Он разжал руки и поднялся. Эхо его чувств еще было в воздухе, сквозило в каждом движении. Лед на стенах растаял, превратил их в мерцающие зеркала, и Мельтиар отражался многократно, черными всполохами на черных плитах.
Он вернулся почти сразу, вновь опустился на пол, поставил перед собой бокалы. Я смотрела, как он открывает высокую дымчатую бутылку, как красный напиток течет, наполняя бокалы.
– Я понимаю ваше решение, – сказал Мельтиар. – Пейте.
Я сделала глоток. Это было вино, – саднящее горло, но сладкое на вкус. Мы пили такое однажды с Амирой.
– Война уже скоро, – проговорил Мельтиар. Его голос был задумчивым и глубоким, и мир качнулся передо мной – может быть от вина, а может быть потому что он говорил о будущем. – Но впереди еще осень и зима, у вас есть время. Вы больше не будете вылетать по ночам.
– Какое у нас теперь задание? – спросил Лаэнар. Его стакан уже опустел, а глаза горели. Я чувствовала – мысленно Лаэнар уже в ангаре, уже готов мчаться в битву.
– Я отменяю задания, – ответил Мельтиар, глядя на него. – Вы недостаточно подготовлены, вы продолжите тренировки.
Я замерла на миг, пытаясь найти слова. Но их не было, я ничего не могла возразить, – Мельтиар был прав. Мы подвели его, все, что мы можем теперь, – исполнять все его приказы, безукоризненно.
– Мельтиар. – Голос Амиры заставил меня обернуться. Она говорила еле слышно и сжимала ладонь Мельтиара обеими руками. – Если мы не будем летать... можно нам улучшить машину?
Мельтиар засмеялся и обнял ее.
– Как я могу тебе отказать, Амира? – сказал он. – Да, вы с Рэгилем займетесь машиной, можете сделать с ней все, о чем мечтали. – Амира прошептала слова благодарности, они были едва различимы. А Мельтиар продолжил: – А Лаэнар и Арца снова будут тренироваться, и в зале с молниями, и в небе над горами, каждый день.
– Мы все сделаем, – сказала я и сжала руку Лаэнара, не дала ему вымолвить ни слова.
Мельтиар покачал головой и вновь наполнил бокалы.

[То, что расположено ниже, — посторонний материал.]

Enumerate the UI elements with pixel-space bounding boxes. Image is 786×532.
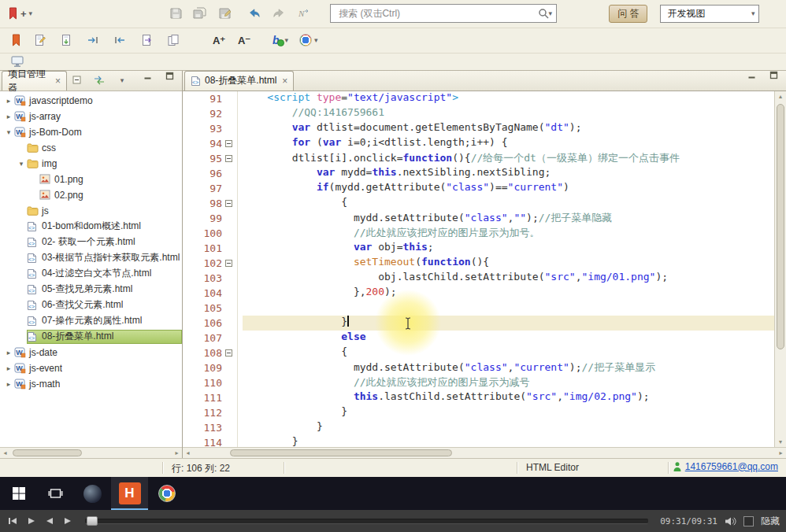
code-line[interactable]: mydd.setAttribute("class","");//把子菜单隐藏: [243, 211, 774, 226]
tab-project-explorer[interactable]: 项目管理器 ×: [2, 71, 67, 91]
tree-item-content[interactable]: img: [27, 157, 182, 171]
code-line[interactable]: else: [243, 331, 774, 345]
code-line[interactable]: obj.lastChild.setAttribute("src","img/01…: [243, 271, 774, 286]
view-menu-button[interactable]: ▾: [113, 74, 132, 87]
fold-marker-icon[interactable]: [225, 200, 237, 207]
editor-hscrollbar[interactable]: ◂ ▸: [183, 447, 786, 458]
edit-doc-button[interactable]: [30, 30, 49, 50]
doc-forward-button[interactable]: [137, 30, 156, 50]
tree-item[interactable]: ▾Wjs-Bom-Dom: [0, 124, 182, 140]
tree-expander-icon[interactable]: ▸: [3, 364, 14, 372]
jump-out-button[interactable]: [110, 30, 129, 50]
scroll-right-icon[interactable]: ▸: [172, 448, 182, 458]
tree-item-content[interactable]: <>04-过滤空白文本节点.html: [27, 267, 182, 281]
vscroll-thumb[interactable]: [777, 104, 784, 349]
new-file-button[interactable]: + ▾: [6, 3, 34, 24]
tree-item[interactable]: 01.png: [0, 172, 182, 187]
fold-marker-icon[interactable]: [225, 260, 237, 267]
tree-item-content[interactable]: Wjs-math: [14, 377, 182, 391]
scroll-right-icon[interactable]: ▸: [776, 448, 786, 458]
import-doc-button[interactable]: [57, 30, 76, 50]
tree-item[interactable]: <>05-查找兄弟元素.html: [0, 282, 182, 297]
code-line[interactable]: },200);: [243, 286, 774, 301]
tree-item-content[interactable]: Wjs-date: [14, 345, 182, 360]
link-with-editor-button[interactable]: [90, 74, 109, 87]
scroll-left-icon[interactable]: ◂: [183, 448, 193, 458]
maximize-editor-button[interactable]: [764, 65, 783, 86]
tree-expander-icon[interactable]: ▸: [3, 380, 14, 388]
close-icon[interactable]: ×: [282, 76, 287, 87]
tree-item[interactable]: <>06-查找父元素.html: [0, 297, 182, 313]
code-area[interactable]: <script type="text/javascript"> //QQ:141…: [238, 91, 774, 447]
code-line[interactable]: setTimeout(function(){: [243, 256, 774, 271]
search-icon[interactable]: [538, 8, 549, 19]
tree-item[interactable]: ▸Wjs-math: [0, 376, 182, 392]
playback-slider-thumb[interactable]: [87, 516, 98, 526]
tree-item[interactable]: <>07-操作元素的属性.html: [0, 313, 182, 329]
save-as-button[interactable]: [215, 3, 234, 24]
play-button[interactable]: [26, 517, 37, 525]
hide-checkbox[interactable]: [743, 516, 754, 526]
tree-item-content[interactable]: <>06-查找父元素.html: [27, 298, 182, 312]
tree-item-content[interactable]: Wjs-array: [14, 109, 182, 124]
search-options-chevron-icon[interactable]: ▾: [549, 9, 553, 17]
previous-button[interactable]: [44, 517, 55, 525]
hbuilder-app-button[interactable]: H: [111, 477, 148, 510]
tree-item[interactable]: ▸Wjavascriptdemo: [0, 93, 182, 109]
redo-button[interactable]: [269, 3, 288, 24]
font-increase-button[interactable]: A⁺: [209, 30, 228, 50]
tree-item-content[interactable]: js: [27, 204, 182, 218]
code-line[interactable]: this.lastChild.setAttribute("src","img/0…: [243, 390, 774, 405]
tree-item[interactable]: <>04-过滤空白文本节点.html: [0, 266, 182, 282]
save-button[interactable]: [166, 3, 185, 24]
copy-doc-button[interactable]: [164, 30, 183, 50]
code-line[interactable]: dtlist[i].onclick=function(){//给每一个dt（一级…: [243, 151, 774, 166]
tree-expander-icon[interactable]: ▸: [3, 113, 14, 120]
code-line[interactable]: if(mydd.getAttribute("class")=="current"…: [243, 181, 774, 196]
tree-expander-icon[interactable]: ▾: [3, 128, 14, 136]
code-line[interactable]: //此处就应该把对应的图片显示为减号: [243, 375, 774, 390]
minimize-panel-button[interactable]: [138, 66, 157, 87]
chevron-down-icon[interactable]: ▾: [285, 36, 289, 44]
collapse-all-button[interactable]: [67, 74, 86, 87]
run-in-builtin-browser-button[interactable]: b ▾: [271, 30, 290, 50]
chevron-down-icon[interactable]: ▾: [314, 36, 318, 44]
code-line[interactable]: mydd.setAttribute("class","current");//把…: [243, 360, 774, 375]
fold-marker-icon[interactable]: [225, 155, 237, 162]
font-decrease-button[interactable]: A⁻: [235, 30, 254, 50]
tree-item-content[interactable]: <>08-折叠菜单.html: [27, 330, 182, 344]
hscroll-thumb[interactable]: [13, 449, 82, 456]
code-line[interactable]: {: [243, 196, 774, 211]
gutter[interactable]: 9192939495969798991001011021031041051061…: [183, 91, 238, 447]
code-line[interactable]: //此处就应该把对应的图片显示为加号。: [243, 226, 774, 241]
code-line[interactable]: }: [243, 405, 774, 420]
tree-item-content[interactable]: <>07-操作元素的属性.html: [27, 314, 182, 328]
code-line[interactable]: [243, 301, 774, 316]
hscroll-thumb[interactable]: [230, 449, 452, 456]
volume-icon[interactable]: [725, 516, 736, 526]
search-input[interactable]: [337, 7, 537, 20]
skip-to-start-button[interactable]: [6, 517, 19, 525]
close-icon[interactable]: ×: [55, 76, 61, 87]
tree-item[interactable]: ▸Wjs-array: [0, 109, 182, 124]
code-line[interactable]: var obj=this;: [243, 241, 774, 256]
code-line[interactable]: }: [243, 435, 774, 447]
tree-item-content[interactable]: Wjs-Bom-Dom: [14, 125, 182, 139]
editor-vscrollbar[interactable]: ▴ ▾: [774, 91, 786, 447]
tree-item[interactable]: <>01-bom和dom概述.html: [0, 219, 182, 235]
tree-expander-icon[interactable]: ▸: [3, 349, 14, 357]
browser-app-button[interactable]: [74, 477, 111, 510]
next-button[interactable]: [62, 517, 73, 525]
bookmark-button[interactable]: [6, 30, 25, 50]
code-line[interactable]: }: [243, 316, 774, 331]
tree-item[interactable]: ▸Wjs-event: [0, 360, 182, 376]
tree-item-content[interactable]: Wjavascriptdemo: [14, 94, 182, 108]
tree-item[interactable]: 02.png: [0, 187, 182, 203]
code-line[interactable]: <script type="text/javascript">: [243, 91, 774, 106]
start-button[interactable]: [0, 477, 37, 510]
tree-item[interactable]: ▸Wjs-date: [0, 345, 182, 360]
save-all-button[interactable]: [191, 3, 209, 24]
tree-item[interactable]: js: [0, 203, 182, 219]
tab-editor-file[interactable]: <> 08-折叠菜单.html ×: [184, 71, 294, 91]
tree-item[interactable]: <>03-根据节点指针来获取元素.html: [0, 250, 182, 266]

– До войны еще достаточно времени, – проговорил он. – И я с вами. Пейте.
19.
Рассветное небо смотрело на меня сквозь решетку окна. Я знал, что мои силы на исходе, но не мог остановиться.
Я пел.
Я ничего не мог сделать сейчас, только петь.
Воздух все еще был полон запахом гари, песня не могла отгородить меня, она сделала мир ярче, – и мне казалось, что горячий пепел падает на мою кожу, прожигает до кости, стрелами огня и боли вонзается в сердце. С каждым мгновением мое дыхание слабело, но песня звучала, не прерываясь.
Форт встретил нас запахом пожара и вкусом пепла. Лодка опустилась, коснулась двора крепости, и на миг мне показалось – я во сне или на погребальном пепелище. Три факела мерцали, как догорающие угли, голоса доносились еле слышно, словно из другого мира.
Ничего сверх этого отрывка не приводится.